La tensión por el choque entre Argentina e Inglaterra, que ya estalló con la primera pelea entre estos sudamericanos y europeos en Miami, Estados Unidos, tiene las alertas encendidas entre las autoridades en Atlanta.
Por: Iván Peña Ropaín.
Fuertes vituperios ha recibido el técnico de la Selección Argentina, Lionel Scaloni, de parte de un gran sector de la hinchada argentina, pese a que está ad portas de poner a ese país en su segunda final consecutiva en las Copas Mundo y estar cerca del bicampeonato.
Los vilipendios no tienen que ver con cómo está jugando la Albiceleste, o porque para el juego de esta tarde (2:00) frente a la Selección Inglaterra por las semifinales moverá su planteamiento táctico, o porque dejará en banca a X o Y jugador.
Todos los dardos en su contra obedecen a unas pacíficas declaraciones que dio el martes anterior en la previa al juego ante los ingleses y que será en el estadio Mercedes-Benz de la ciudad de Atlanta, en Estados Unidos, y por medio de las cuales le bajó el tono bélico que muchos de sus compatriotas le ponen a este choque, aduciendo estos que se debe seguir vengando a los soldados argentinos muertos en la Guerra de Las Malvinas a manos de militares ingleses.

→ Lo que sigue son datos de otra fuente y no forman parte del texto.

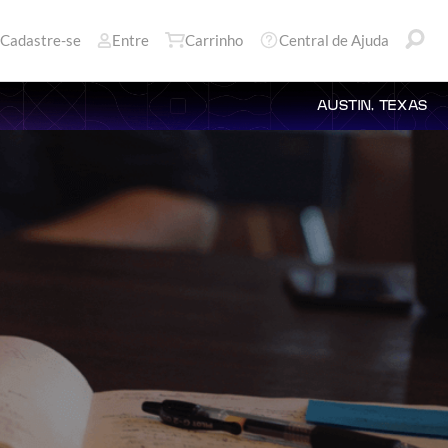
Cadastre-se
Entre
Carrinho
Central de Ajuda
AUSTIN, TEXAS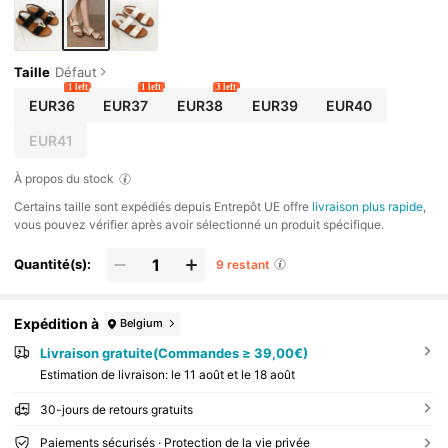
Taille
Défaut
1 left
1 left
3 left
EUR36
EUR37
EUR38
EUR39
EUR40
EUR41
À propos du stock
​Certains taille sont expédiés depuis Entrepôt UE offre
livraison plus rapide
,
vous pouvez vérifier après avoir sélectionné un produit spécifique.
Quantité(s):
9 restant
Expédition à
Belgium
Livraison gratuite(Commandes ≥ 39,00€)
Estimation de livraison:
le 11 août et le 18 août
30-jours de retours gratuits
Paiements sécurisés · Protection de la vie privée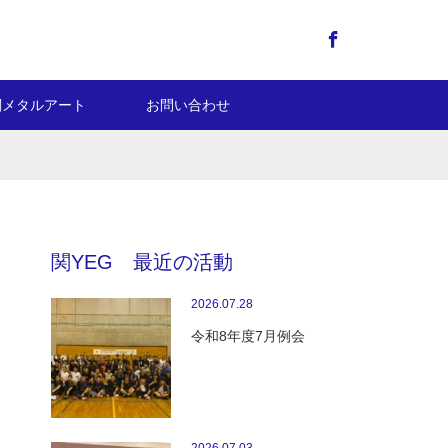
Facebook
関メタルアート
お問い合わせ
関YEG 最近の活動
2026.07.28
令和8年度7月例会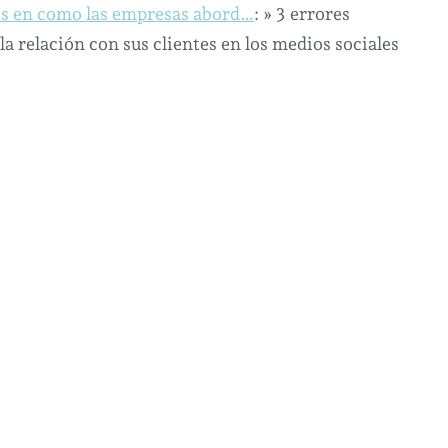
ONLINE:
 en como las empresas abord…
: » 3 errores
3
 relación con sus clientes en los medios sociales
errores
fundamentales
en
como
las
empresas
abord…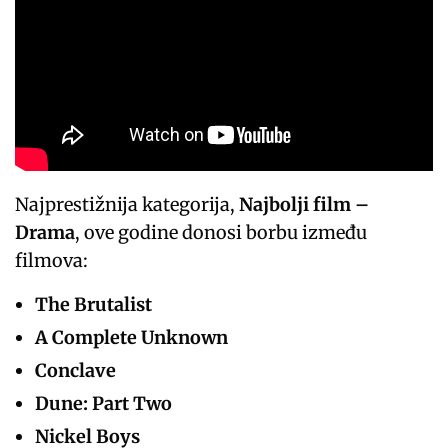
Najprestižnija kategorija,
Najbolji film –
Drama
, ove godine donosi borbu između
filmova:
The Brutalist
A Complete Unknown
Conclave
Dune: Part Two
Nickel Boys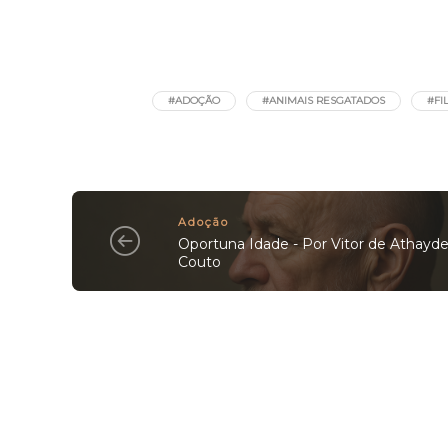
#ADOÇÃO
#ANIMAIS RESGATADOS
#FI
Adoção
Oportuna Idade - Por Vitor de Athayd
Couto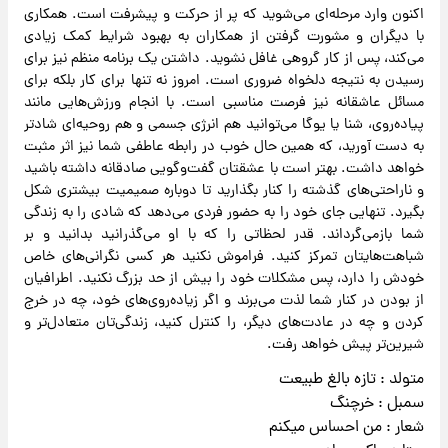
اکنون وارد مرحله‌ای می‌شوید که پر از حرکت و پیشرفت است. همکاری
با دیگران و مشورت گرفتن از همکاران به بهبود شرایط کمک زیادی
می‌کند، پس از کار گروهی غافل نشوید. داشتن یک برنامه منظم نیز برای
رسیدن به نتیجه دلخواه ضروری است. امروز نه تنها برای کار بلکه برای
مسائل عاشقانه نیز فرصت مناسبی است. با انجام ورزش‌هایی مانند
پیاده‌روی، شنا یا یوگا می‌توانید هم انرژی جسمی و هم روحیه‌ای شادتر
به دست آورید، که همین حال خوب در رابطه عاطفی شما نیز اثر مثبت
خواهد داشت. بهتر است با عشقتان گفت‌وگویی صادقانه داشته باشید
و ناراحتی‌های گذشته را کنار بگذارید تا دوباره صمیمیت بیشتری شکل
بگیرد. تنهایی جای خود را به حضور فردی می‌دهد که شادی را به زندگی
شما بازمی‌گرداند. قدر لحظاتی را که با او می‌گذرانید بدانید و بر
شباهت‌هایتان تمرکز کنید. فراموش نکنید هر کسی نگرانی‌های خاص
خودش را دارد، پس مشکلات خود را بیش از حد بزرگ نکنید. اطرافیان
از بودن در کنار شما لذت می‌برند و اگر زیاده‌روی‌های خود، چه در خرج
کردن و چه در عادت‌های دیگر، را کنترل کنید، زندگی‌تان متعادل‌تر و
شیرین‌تر پیش خواهد رفت.
متولد : تازه بالغ طبیعت
سمبل : خرچنگ
شعار : من احساس میکنم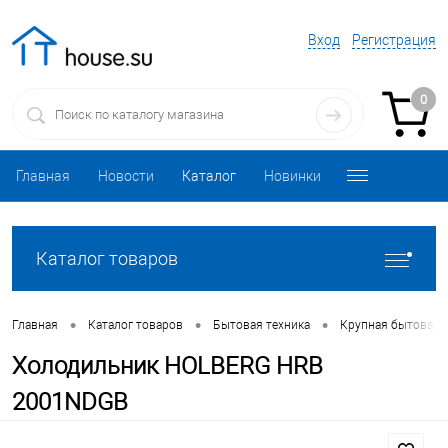
Вход
Регистрация
0
Главная
Новости
Каталог
Новинки
Каталог товаров
•
•
•
Главная
Каталог товаров
Бытовая техника
Крупная бытовая 
Холодильник HOLBERG HRB
2001NDGB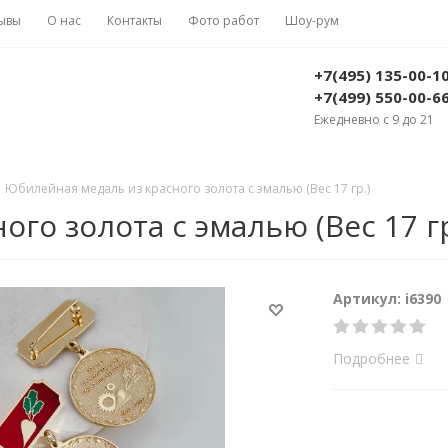
ывы
О нас
Контакты
Фото работ
Шоу-рум
+7(495) 135-00-1
+7(499) 550-00-6
Ежедневно с 9 до 21
Юбилейная медаль из красного золота с эмалью (Вес 17 гр.)
го золота с эмалью (Вес 17 гр
Артикул: i6390
Подробнее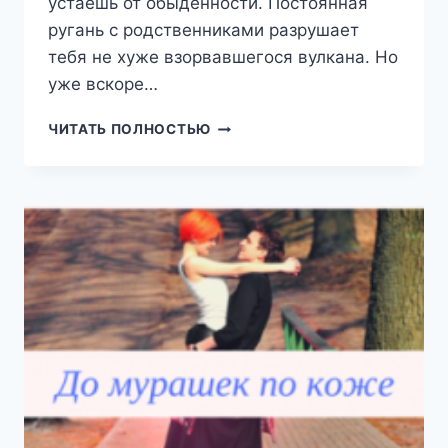
устаешь от обыденности. Постоянная
ругань с родственниками разрушает
тебя не хуже взорвавшегося вулкана. Но
уже вскоре…
В
ЧИТАТЬ ПОЛНОСТЬЮ
ПЛЕНУ
У
ТИРАНА
(ЕКАТЕРИНА
ЮДИНА)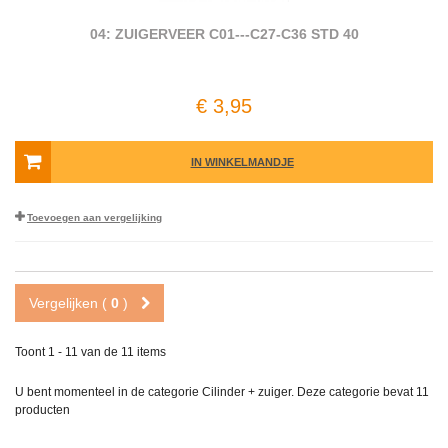
04: ZUIGERVEER C01---C27-C36 STD 40
€ 3,95
IN WINKELMANDJE
Toevoegen aan vergelijking
Vergelijken (
0
)
Toont 1 - 11 van de 11 items
U bent momenteel in de categorie Cilinder + zuiger. Deze categorie bevat
11
producten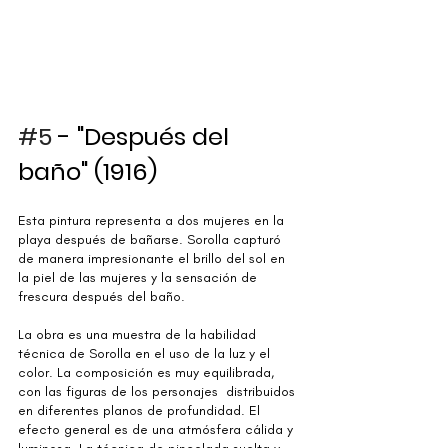
#5
 - "Después del 
baño" (1916)
Esta pintura representa a dos mujeres en la 
playa después de bañarse. Sorolla capturó 
de manera impresionante el brillo del sol en 
la piel de las mujeres y la sensación de 
frescura después del baño. 
La obra es una muestra de la habilidad 
técnica de Sorolla en el uso de la luz y el 
color. La composición es muy equilibrada, 
con las figuras de los personajes  distribuidos 
en diferentes planos de profundidad. El 
efecto general es de una atmósfera cálida y 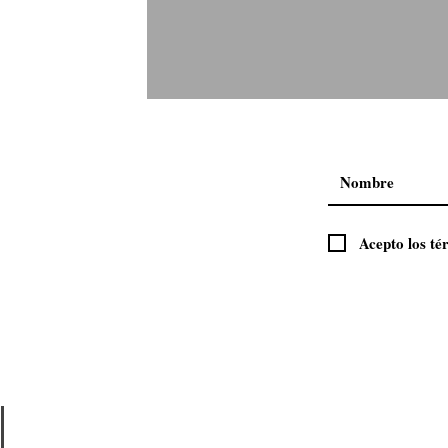
Nicole Lee Chile estrena casa
Acepto los té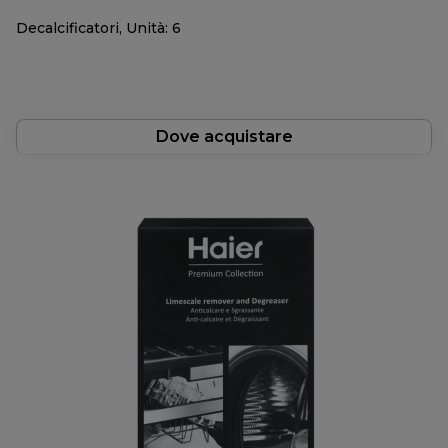
Decalcificatori, Unità: 6
Dove acquistare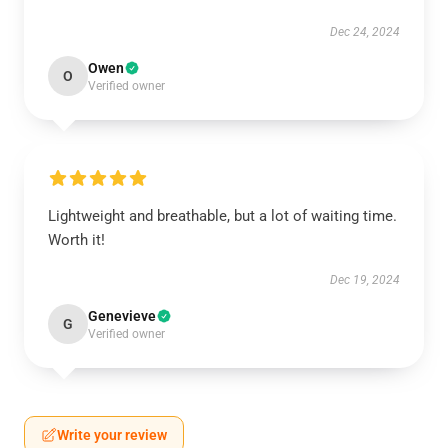
Dec 24, 2024
Owen
O
Verified owner
Lightweight and breathable, but a lot of waiting time.
Worth it!
Dec 19, 2024
Genevieve
G
Verified owner
Write your review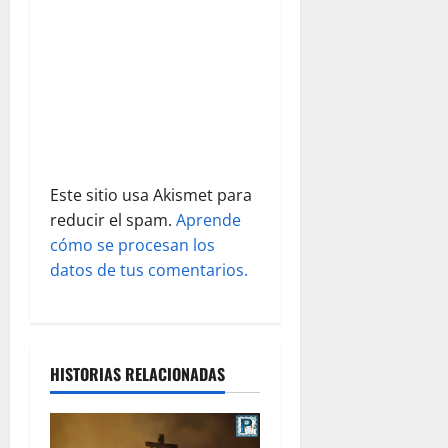
n
t
r
a
d
Este sitio usa Akismet para
a
reducir el spam.
Aprende
s
cómo se procesan los
datos de tus comentarios.
HISTORIAS RELACIONADAS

Nada más era que Scaloni señalara que el encuentro contra Inglaterra no tiene por qué verse de otra manera, siendo su inequívoco significado “un simple partido de fútbol”, para que en redes cientos de compatriotas lo atacaran al manifestarle que cada encuentro con ellos (ingleses) es renombrar la memoria de todos los fallecidos en ese conflicto no dirimido que fue ganado por los europeos.
Recordando, la Guerra de las Malvinas fue una batalla bélica desarrollada en 1982 entre Argentina y el Reino Unido, y que duró cerca de 70 días, por la soberanía de las islas Malvinas, Georgias del Sur y Sandwich del Sur.